On 9/28/2022 12:06 AM, Eliot Lear wrote:
Hi Christian, just following up on this:
And following up myself. I am looking at the deltas between draft 10 and
draft 9, and while it goes in the right direction, I would love to see a
bit more work to address my main points:
1) It would be nice to have some structure in the security section,
delineating the different attacks that we are worried about. But that's
a nice to have, and I will soon stop asking for that.
2) I am not concerned about the disclosure of software vulnerabilities
per software versions, but I am still concerned about the inventory of
devices. Especially if there is an easy way to query devices and find
what software version they are running. Attackers are going to love an
automated way to find out which devices run what vulnerable version.
3) Of course, in managed networks, defenders can also use the inventory
of devices running vulnerable versions to shore up defenses, so there is
clearly a trade-off. But that trade-off does not happen in networks that
are not managed, especially networks in which devices may be plugged in
more or less in their default configuration. The attackers can get the
data, and there are no defenders to use it. The discussion with Elliot
and Michael concluded with Michael's suggestion that the inventory
functions should be disabled by default, and should only be enabled
after devices are properly onboarded. That recomendation is not found in
draft-10.
4) Draft-10 introduces a kind of typo. The sentence "These are the
subtrees and data nodes and their sensitivity/vulnerability:" was moved
from the paragraph starting "There are a number of data nodes" to the
paragraph starting "Some of the readable data nodes". Or I guess that
was the intent, because the sentence was left at one position and copied
at the other. Easy fix.
5) The sentence about "some network environments" was not removed, but
merely moved a few paragraphs down. That sentence includes no less than
three qualifiers to minimize the potential threat: "some data nodes"

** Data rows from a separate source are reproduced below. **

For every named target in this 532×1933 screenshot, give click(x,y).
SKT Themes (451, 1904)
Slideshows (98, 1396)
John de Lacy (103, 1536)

(how many? just a few?), "may be considered sensitive" (but perhaps the
authors doubt it?), "in some network environments" (which ones? just a
few?). I would really like to read something more direct.
-- Christian Huitema
On 16.09.22 07:45, Eliot Lear wrote:
To address your second point first, it helps to keep in mind that
what is described in this draft is not a retrieval mechanism but a
*discovery* mechanism. The device does not at all need to offer an
SBOM, in which case Internet-based retrieval methods are offered. I
agree with you that devices should not offer a web server for this
purpose alone for the very reasons you state, and would be happy to
make that clearer.
I've added one sentence and strengthened another to make clear that we
are discussing a discovery mechanism, and that the mechanism itself
does not provide access to the underlying data.

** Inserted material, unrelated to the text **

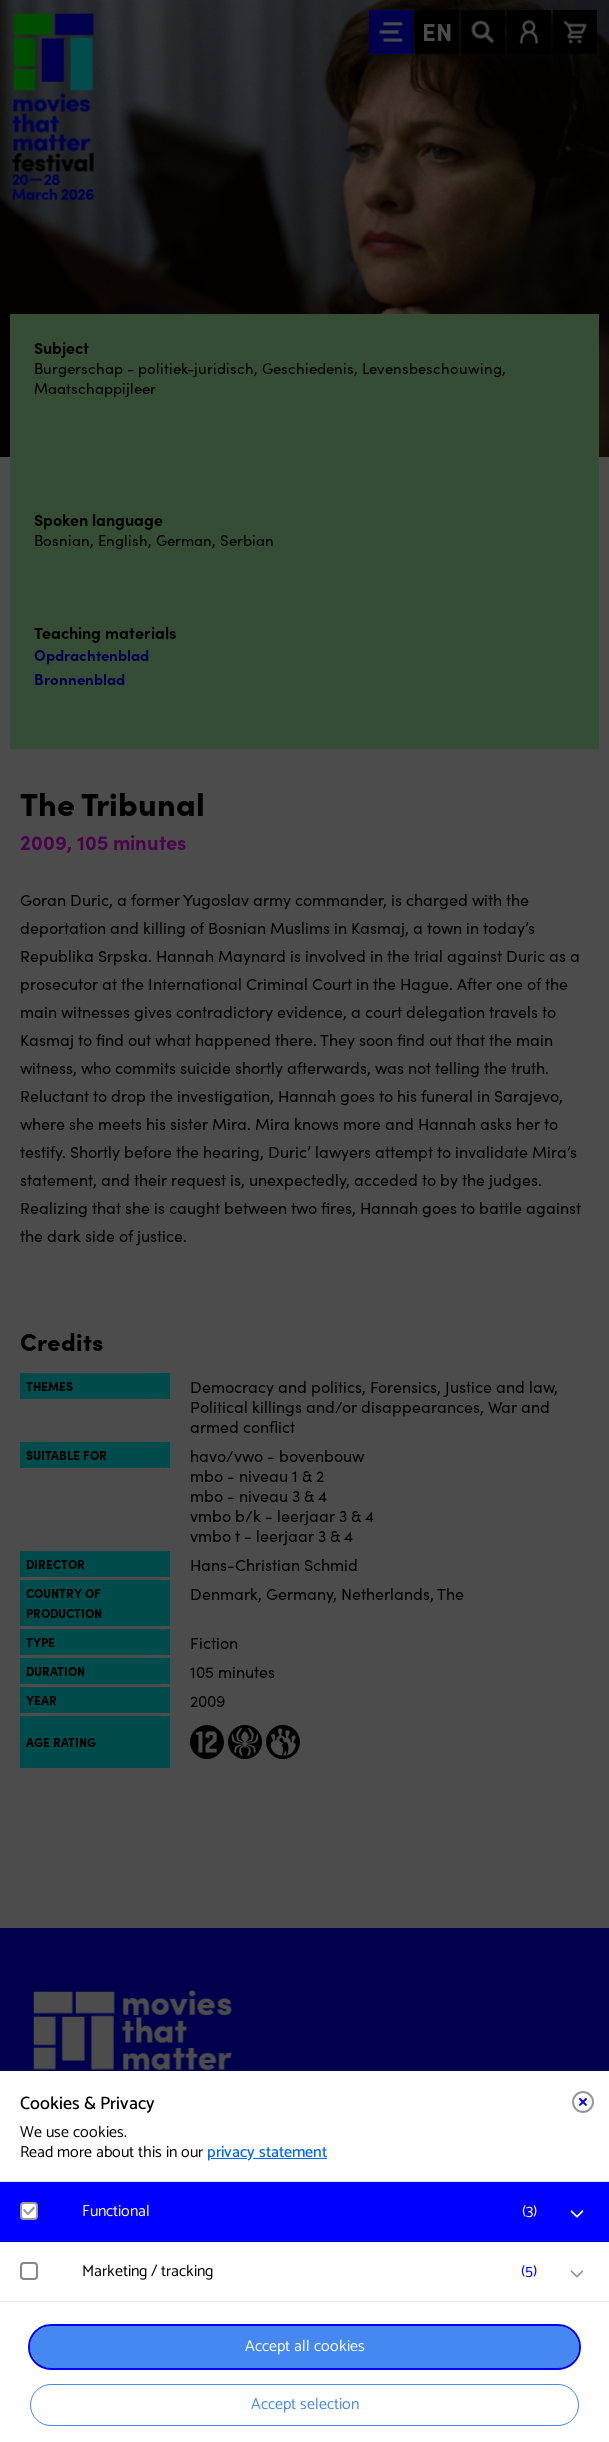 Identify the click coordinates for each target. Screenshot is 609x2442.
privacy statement (267, 2152)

The reason we use "MAY" is that there is a philosophical difference
within the SBOM community about whether the information should be
freely available. Here is the argument for the information being
freely available, at least in some circumstances:
* There are many reasons for this, and the circumstances vary
widely. For commonly used CPE that is almost entirely based on
OpenWRT, what precisely does one think on is hiding, given that
one can easily scan either the source or a docker image? On the
other hand, for an MRI scanner that uses a modicum of OSS, whose
images are encrypted, then yeah, maybe security through obscurity
will work for a while. Those two examples are poles, with many
devices fitting in the middle. To be clear, if the
software/firmware image is accessible in any way, a fairly
accurate SBOM can be generated by the attacker.
* As to attacks at scale, if the information is authenticated and
authorized – at scale – we must assume that it will leak to the
attacker, leading to information asymmetry in favor of the
attacker, at scale.
Your argument goes the other way, and I won't recapitulate it. In the
end, only deployment experience will help us understand which
approach is better. The draft doesn't take a position on any of
this. Since it's simply a discovery mechanism, it is entirely up to
the implementation to decide what authentication and authorization
model to use with the underlying substrate.
No change here. However, there is a related topic hiding here for
iotops about industrial/critical services authentication that I will
raise in due course.
With regard to "some network environments" text, I agree with you
that is poorly written. The nature of the device as mentioned above
is probably more the issue. I'll try to come up with better wording.
After re-reading that sentence, I simply removed it as superfluous.